All employers may need to be accredited: Government is proposing that any employer wanting to support a migrant’s temporary work visa application needs to be accredited. This would apply to employees renewing their visas.
Different types of accreditation: The proposals provide for different levels of accreditation. Standard accreditation would be required employers recruiting five or less migrant employees. Labour hire accreditation, similar to the current scheme, would be compulsory for labour hire employers. Premium accreditation would be needed for employers wanting to provide work-to-residence visas, to their employees, and would also be compulsory for employers wanting to support more than five migrant employees with visas.
Additional employer requirements: The new accreditation regime could include additional requirements for employers. For example, standard accreditation may require an induction process specifically for migrants. Labour hire and premium accreditation may require a transparent pastoral care policy and a workforce development strategy or partnership with an industry body or apprenticeship program.

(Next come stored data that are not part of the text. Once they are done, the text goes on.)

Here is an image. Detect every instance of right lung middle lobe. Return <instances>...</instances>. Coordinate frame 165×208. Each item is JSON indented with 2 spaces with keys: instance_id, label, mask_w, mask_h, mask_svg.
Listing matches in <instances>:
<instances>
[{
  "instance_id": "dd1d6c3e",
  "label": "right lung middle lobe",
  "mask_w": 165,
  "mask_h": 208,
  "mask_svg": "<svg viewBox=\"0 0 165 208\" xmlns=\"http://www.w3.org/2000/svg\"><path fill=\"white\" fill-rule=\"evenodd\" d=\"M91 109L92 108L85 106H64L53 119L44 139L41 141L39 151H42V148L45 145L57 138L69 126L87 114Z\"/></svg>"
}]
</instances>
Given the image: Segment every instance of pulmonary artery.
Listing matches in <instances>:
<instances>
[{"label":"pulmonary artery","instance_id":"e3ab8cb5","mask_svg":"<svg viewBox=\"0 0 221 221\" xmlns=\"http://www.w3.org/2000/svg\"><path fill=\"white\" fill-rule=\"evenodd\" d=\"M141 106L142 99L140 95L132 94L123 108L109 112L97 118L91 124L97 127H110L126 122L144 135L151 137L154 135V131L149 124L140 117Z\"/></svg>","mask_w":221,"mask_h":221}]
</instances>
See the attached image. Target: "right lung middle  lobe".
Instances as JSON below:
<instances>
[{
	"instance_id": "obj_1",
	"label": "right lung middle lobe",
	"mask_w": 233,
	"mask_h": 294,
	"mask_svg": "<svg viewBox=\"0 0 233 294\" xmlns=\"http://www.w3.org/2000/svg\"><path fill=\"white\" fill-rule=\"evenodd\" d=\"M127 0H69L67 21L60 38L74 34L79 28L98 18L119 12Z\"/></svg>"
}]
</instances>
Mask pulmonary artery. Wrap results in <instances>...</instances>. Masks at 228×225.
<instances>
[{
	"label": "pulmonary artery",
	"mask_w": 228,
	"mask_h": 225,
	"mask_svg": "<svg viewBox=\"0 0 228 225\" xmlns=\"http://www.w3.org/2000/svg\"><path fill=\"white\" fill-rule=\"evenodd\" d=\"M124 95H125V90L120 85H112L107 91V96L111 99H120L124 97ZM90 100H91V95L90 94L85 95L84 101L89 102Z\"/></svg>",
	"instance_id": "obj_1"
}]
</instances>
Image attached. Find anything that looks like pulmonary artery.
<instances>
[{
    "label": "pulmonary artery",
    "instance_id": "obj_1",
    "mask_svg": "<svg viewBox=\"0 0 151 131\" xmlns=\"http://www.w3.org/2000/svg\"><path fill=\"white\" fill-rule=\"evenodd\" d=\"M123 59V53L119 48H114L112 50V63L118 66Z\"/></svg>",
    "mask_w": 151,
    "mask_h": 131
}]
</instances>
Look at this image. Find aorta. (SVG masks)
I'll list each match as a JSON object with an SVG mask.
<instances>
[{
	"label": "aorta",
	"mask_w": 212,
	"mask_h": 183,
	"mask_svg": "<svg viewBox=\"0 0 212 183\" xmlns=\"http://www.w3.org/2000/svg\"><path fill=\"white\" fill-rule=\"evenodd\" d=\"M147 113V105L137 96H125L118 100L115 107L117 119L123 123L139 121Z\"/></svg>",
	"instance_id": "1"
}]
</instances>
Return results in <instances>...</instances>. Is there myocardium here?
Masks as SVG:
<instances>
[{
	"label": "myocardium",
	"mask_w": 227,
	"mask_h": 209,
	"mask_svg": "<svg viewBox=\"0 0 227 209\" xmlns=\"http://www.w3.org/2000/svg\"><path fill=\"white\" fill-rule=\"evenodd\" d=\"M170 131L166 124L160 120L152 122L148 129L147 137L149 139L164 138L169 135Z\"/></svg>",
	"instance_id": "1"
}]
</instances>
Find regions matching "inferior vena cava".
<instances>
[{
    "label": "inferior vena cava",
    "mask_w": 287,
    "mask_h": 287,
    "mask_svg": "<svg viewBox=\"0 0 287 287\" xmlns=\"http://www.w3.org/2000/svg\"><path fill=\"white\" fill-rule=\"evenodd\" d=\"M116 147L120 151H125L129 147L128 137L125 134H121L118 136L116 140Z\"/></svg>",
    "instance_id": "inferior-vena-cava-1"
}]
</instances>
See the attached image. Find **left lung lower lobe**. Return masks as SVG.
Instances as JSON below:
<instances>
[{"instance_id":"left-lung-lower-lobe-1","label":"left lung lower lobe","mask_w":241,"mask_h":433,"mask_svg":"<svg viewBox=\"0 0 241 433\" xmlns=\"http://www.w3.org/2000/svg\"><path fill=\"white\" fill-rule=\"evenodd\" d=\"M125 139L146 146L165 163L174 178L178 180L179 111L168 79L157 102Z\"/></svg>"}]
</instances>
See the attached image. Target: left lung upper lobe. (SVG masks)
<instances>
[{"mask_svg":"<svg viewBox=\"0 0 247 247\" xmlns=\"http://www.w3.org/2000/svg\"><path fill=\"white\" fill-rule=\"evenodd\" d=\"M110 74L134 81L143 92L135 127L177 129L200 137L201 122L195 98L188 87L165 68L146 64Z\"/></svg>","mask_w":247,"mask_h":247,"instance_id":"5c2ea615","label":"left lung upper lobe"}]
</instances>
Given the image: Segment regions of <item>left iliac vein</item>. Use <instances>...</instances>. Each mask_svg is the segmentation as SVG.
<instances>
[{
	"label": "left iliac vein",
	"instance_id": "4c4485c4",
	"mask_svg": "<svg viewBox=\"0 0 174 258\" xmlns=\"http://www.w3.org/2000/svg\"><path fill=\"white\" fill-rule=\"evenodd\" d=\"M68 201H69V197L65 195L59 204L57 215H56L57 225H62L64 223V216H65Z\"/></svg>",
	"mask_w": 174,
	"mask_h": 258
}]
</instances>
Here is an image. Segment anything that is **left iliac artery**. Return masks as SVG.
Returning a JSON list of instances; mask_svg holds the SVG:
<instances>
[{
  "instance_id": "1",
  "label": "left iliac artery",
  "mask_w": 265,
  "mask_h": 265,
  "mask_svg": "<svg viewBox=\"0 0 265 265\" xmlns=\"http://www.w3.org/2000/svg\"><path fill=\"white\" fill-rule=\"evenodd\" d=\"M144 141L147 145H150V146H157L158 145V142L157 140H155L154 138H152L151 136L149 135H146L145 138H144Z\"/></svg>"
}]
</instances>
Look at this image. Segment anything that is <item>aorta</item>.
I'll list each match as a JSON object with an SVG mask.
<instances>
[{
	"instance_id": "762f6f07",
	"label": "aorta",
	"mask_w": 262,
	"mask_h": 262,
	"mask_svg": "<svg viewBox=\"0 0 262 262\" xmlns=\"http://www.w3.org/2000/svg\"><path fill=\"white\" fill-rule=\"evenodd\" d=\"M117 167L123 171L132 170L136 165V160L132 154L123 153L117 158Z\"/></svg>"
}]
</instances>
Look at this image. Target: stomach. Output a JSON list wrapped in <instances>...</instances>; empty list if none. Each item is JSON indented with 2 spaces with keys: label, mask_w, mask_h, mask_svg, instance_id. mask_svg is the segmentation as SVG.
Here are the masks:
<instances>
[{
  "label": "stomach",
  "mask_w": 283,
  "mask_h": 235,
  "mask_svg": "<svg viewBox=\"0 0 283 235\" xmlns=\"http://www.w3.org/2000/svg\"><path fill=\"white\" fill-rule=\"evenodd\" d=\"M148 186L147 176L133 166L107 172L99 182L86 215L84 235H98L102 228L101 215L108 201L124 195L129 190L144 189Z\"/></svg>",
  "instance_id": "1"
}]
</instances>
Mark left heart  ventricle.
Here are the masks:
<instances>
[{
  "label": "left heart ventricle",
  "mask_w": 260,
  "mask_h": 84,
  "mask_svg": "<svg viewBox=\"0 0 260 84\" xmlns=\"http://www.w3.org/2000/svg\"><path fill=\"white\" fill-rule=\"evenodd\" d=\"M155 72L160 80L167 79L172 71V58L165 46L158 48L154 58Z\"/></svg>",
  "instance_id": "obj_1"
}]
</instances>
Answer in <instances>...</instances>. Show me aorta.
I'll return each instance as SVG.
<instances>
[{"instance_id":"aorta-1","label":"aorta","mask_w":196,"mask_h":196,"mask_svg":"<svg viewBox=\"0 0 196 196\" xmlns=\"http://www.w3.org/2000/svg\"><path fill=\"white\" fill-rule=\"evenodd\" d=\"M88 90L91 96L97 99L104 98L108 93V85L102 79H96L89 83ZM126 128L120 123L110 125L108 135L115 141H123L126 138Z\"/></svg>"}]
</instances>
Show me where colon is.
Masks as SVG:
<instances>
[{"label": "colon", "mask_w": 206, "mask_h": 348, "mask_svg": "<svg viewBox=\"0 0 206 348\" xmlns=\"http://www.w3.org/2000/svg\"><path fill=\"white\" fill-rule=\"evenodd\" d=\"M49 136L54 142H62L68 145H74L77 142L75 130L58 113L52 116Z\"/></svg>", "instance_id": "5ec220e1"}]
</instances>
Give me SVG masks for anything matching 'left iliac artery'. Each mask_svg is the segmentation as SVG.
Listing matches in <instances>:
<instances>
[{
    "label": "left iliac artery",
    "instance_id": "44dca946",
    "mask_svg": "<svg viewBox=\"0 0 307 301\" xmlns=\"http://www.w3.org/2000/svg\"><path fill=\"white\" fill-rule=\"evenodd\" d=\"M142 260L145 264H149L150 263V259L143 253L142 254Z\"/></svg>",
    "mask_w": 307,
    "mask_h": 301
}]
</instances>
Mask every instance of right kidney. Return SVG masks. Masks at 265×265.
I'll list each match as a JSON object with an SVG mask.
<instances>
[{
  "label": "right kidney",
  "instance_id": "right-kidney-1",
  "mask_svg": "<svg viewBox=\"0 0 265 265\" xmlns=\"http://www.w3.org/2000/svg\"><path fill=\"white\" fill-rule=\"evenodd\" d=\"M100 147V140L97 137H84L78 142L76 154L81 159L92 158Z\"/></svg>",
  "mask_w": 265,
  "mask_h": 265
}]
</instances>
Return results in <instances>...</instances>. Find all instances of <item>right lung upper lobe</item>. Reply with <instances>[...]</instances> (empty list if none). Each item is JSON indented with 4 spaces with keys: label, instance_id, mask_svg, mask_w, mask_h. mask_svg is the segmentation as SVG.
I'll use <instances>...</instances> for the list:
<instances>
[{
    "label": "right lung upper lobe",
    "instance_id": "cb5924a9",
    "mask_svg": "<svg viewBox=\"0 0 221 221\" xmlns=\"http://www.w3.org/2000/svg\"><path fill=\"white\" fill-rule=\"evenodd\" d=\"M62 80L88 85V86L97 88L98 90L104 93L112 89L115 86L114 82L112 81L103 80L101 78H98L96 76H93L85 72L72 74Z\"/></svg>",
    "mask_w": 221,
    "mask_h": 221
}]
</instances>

Proposed changes to the labour market testing regime: The Minister is proposing to introduce regionalised labour market testing. Also, to support an employee with a work-to-residence visa, the employer would need premium accreditation and pay at least $78000 per annum. If an employer offers an annual salary of more than $101,046 then no labour market testing may be required. Finally, the Minister is also proposing industry sector agreements, initially with the aged care and hospitality sectors.
What are the time frames? At the moment, these are just proposals open for consultation. The consultation closes on 18 March 2019. The Minister proposes to report back to Cabinet in June 2019, with agreed changes coming into effect in August 2019. Regional Skill Shortage Lists could be brought into effect in April 2019.